Friday, March 17, 2006

too much information

Tonight was filled a lot of Bronwen and very little studying. Why do I ever think that I can study around people? As Bronwen informed me tonight, I have so much to say that work never gets done. She also told me that I 'overshare' at PIRG meetings. Please. Me? Both of these comments made me slightly self conscious, despite her assurance that they weren't bad things at all and just...me. So I'm going to go with that. Besides, if these things were annoying she wouldn't be spending inordinate amounts of time with me. I'm getting a little worried about spending so much time with people who I will be leaving so soon. I feel like my heart will break several times over. And I am currently making it worse by developing friendships further(when I should be studying). Luckily I constantly make decisions that are illogical and slightly painful, but I like it better that way.
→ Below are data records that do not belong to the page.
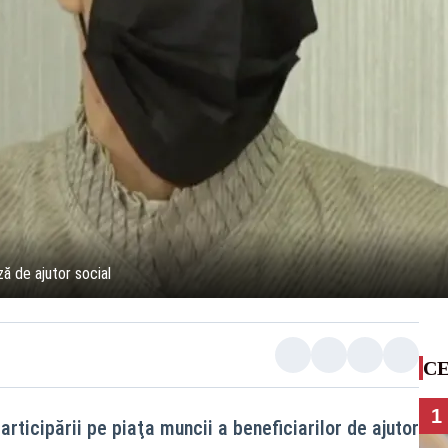
ă de ajutor social
CE
1
rticipării pe piaţa muncii a beneficiarilor de ajutor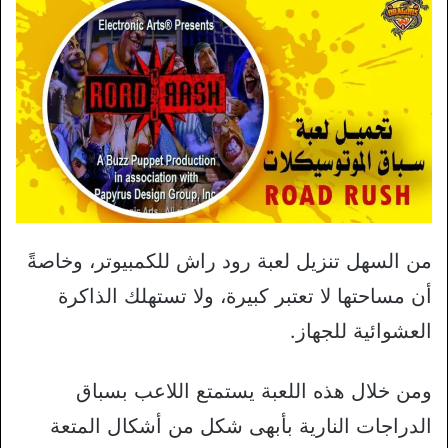
من السهل تنزيل لعبة رود راش للكمبيوتر، وخاصةً
أن مساحتها لا تعتبر كبيرة، ولا تستهلك الذاكرة
العشوائية للجهاز.
ومن خلال هذه اللعبة يستمتع اللاعب بسباق
الدراجات النارية بأبهى شكل من أشكال المتعة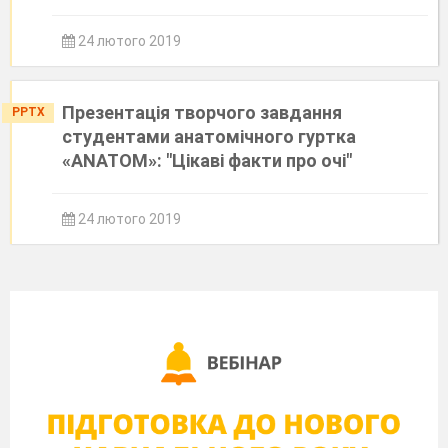
24 лютого 2019
Презентація творчого завдання
PPTX
студентами анатомічного гуртка
«ANATOM»: "Цікаві факти про очі"
24 лютого 2019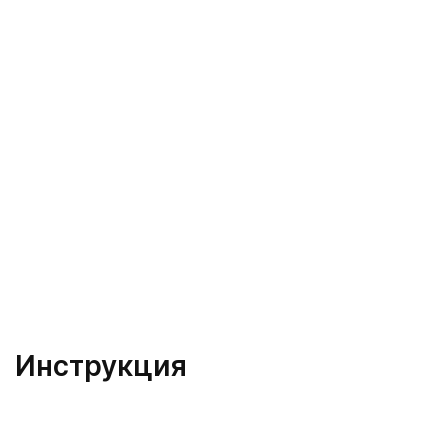
Инструкция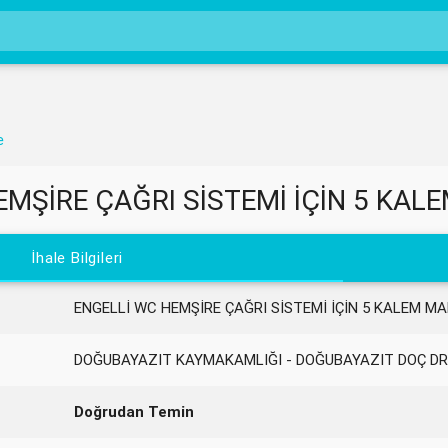
e
MŞİRE ÇAĞRI SİSTEMİ İÇİN 5 KALE
İhale Bilgileri
ENGELLİ WC HEMŞİRE ÇAĞRI SİSTEMİ İÇİN 5 KALEM MA
DOĞUBAYAZIT KAYMAKAMLIĞI - DOĞUBAYAZIT DOÇ DR
Doğrudan Temin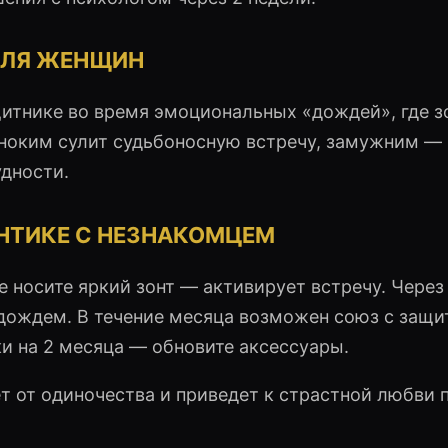
ДЛЯ ЖЕНЩИН
щитнике во время эмоциональных «дождей», где з
ноким сулит судьбоносную встречу, замужним —
дности.
ОНТИКЕ С НЕЗНАКОМЦЕМ
 носите яркий зонт — активирует встречу. Через
 дождем. В течение месяца возможен союз с защи
и на 2 месяца — обновите аксессуары.
ет от одиночества и приведет к страстной любви 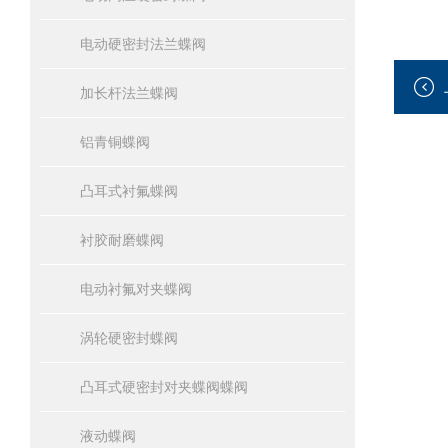
电动硬密封法兰蝶阀
加长杆法兰蝶阀
铝青铜蝶阀
凸耳式衬氟蝶阀
衬胶耐磨蝶阀
电动衬氟对夹蝶阀
涡轮硬密封蝶阀
凸耳式硬密封对夹蝶阀蝶阀
液动蝶阀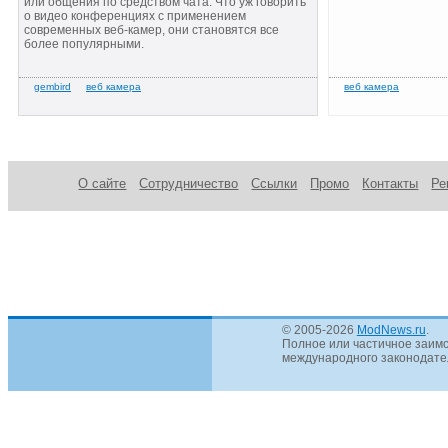
или общения по средством чата. Что уж говорить
о видео конференциях с применением
современных веб-камер, они становятся все
более популярными.
О сайте
Сотрудничество
Ссылки
Промо
Контакты
Ре
© 2005-2026
ModNews.ru
.
Полное или частичное заимс
международного законодател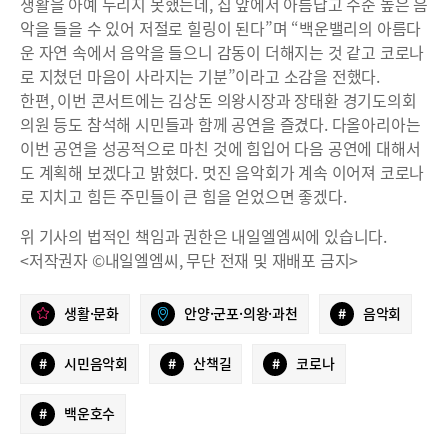
생활을 아예 누리지 못했는데, 집 앞에서 아름답고 수준 높은 음
악을 들을 수 있어 저절로 힐링이 된다”며 “백운밸리의 아름다
운 자연 속에서 음악을 들으니 감동이 더해지는 것 같고 코로나
로 지쳤던 마음이 사라지는 기분”이라고 소감을 전했다.
한편, 이번 콘서트에는 김상돈 의왕시장과 장태환 경기도의회
의원 등도 참석해 시민들과 함께 공연을 즐겼다. 다올아리아는
이번 공연을 성공적으로 마친 것에 힘입어 다음 공연에 대해서
도 계획해 보겠다고 밝혔다. 멋진 음악회가 계속 이어져 코로나
로 지치고 힘든 주민들이 큰 힘을 얻었으면 좋겠다.
위 기사의 법적인 책임과 권한은 내일엘엠씨에 있습니다.
<저작권자 ©내일엘엠씨, 무단 전재 및 재배포 금지>
생활·문화
안양·군포·의왕·과천
#
음악회
#
시민음악회
#
산책길
#
코로나
#
백운호수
The best part of tonight was by far the hour long discussion about female sexuality. In Bronwen's words, "I never had such an extensive discussion about vaginas". I concur. But I liked it, and discussions like this should happen more often. I ended up telling her things that I didn't even share with former significant others, which felt odd yet completely understandable at the same time. It's strange how everything can seem so fragile in a romantic relationship so that you don't end up telling them important things that you should be able to talk about...as if you could say something that would break the spell and then they would wake up and realize. Realize that you weren't perfect. Realize that you weren't right? I don't know. I feel like tonight would go under the 'too much information' category for a lot of people, which would actually make it a good marker for who I can be close friends with as I venture to new towns. Because clearly there is no such thing as too much information. Especially when it comes to vaginas.

2 Comments:

At 1:53 p.m., Anonymous Anonymous said...

By 'overshare' I only meant that when you get nervous you talk a lot and sometimes end up saying more than you planned to, I think. But it's adorable.

 
At 3:16 p.m., Blogger Sonal said...

I know I know! I love you, I didn't mean to make you sound like a jerk when I wrote that! Because you could clearly never ever be mean in your entire life. That's why we're getting married. Indian-style.